Content starts
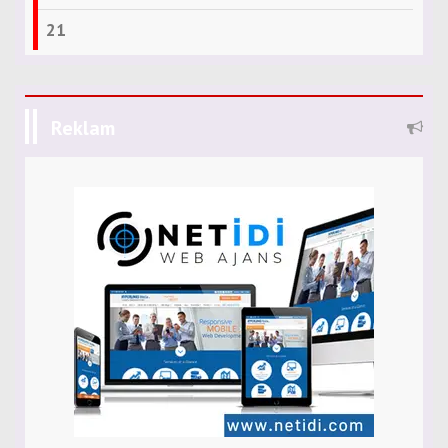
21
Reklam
Content ends
Content starts
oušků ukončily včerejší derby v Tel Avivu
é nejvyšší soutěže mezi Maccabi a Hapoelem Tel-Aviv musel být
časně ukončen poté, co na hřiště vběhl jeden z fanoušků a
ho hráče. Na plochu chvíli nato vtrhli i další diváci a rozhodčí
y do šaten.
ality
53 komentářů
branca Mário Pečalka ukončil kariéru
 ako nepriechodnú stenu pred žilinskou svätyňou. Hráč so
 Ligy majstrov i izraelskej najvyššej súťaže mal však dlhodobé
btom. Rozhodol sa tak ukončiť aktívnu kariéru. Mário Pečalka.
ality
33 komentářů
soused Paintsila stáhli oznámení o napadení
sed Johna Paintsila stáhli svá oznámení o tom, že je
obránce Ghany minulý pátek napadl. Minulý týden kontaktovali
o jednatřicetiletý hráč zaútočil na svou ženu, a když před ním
Content ends
Copy out each line of the listing that holds the string "Mário".

branca Mário Pečalka ukončil kariéru
btom. Rozhodol sa tak ukončiť aktívnu kariéru. Mário Pečalka.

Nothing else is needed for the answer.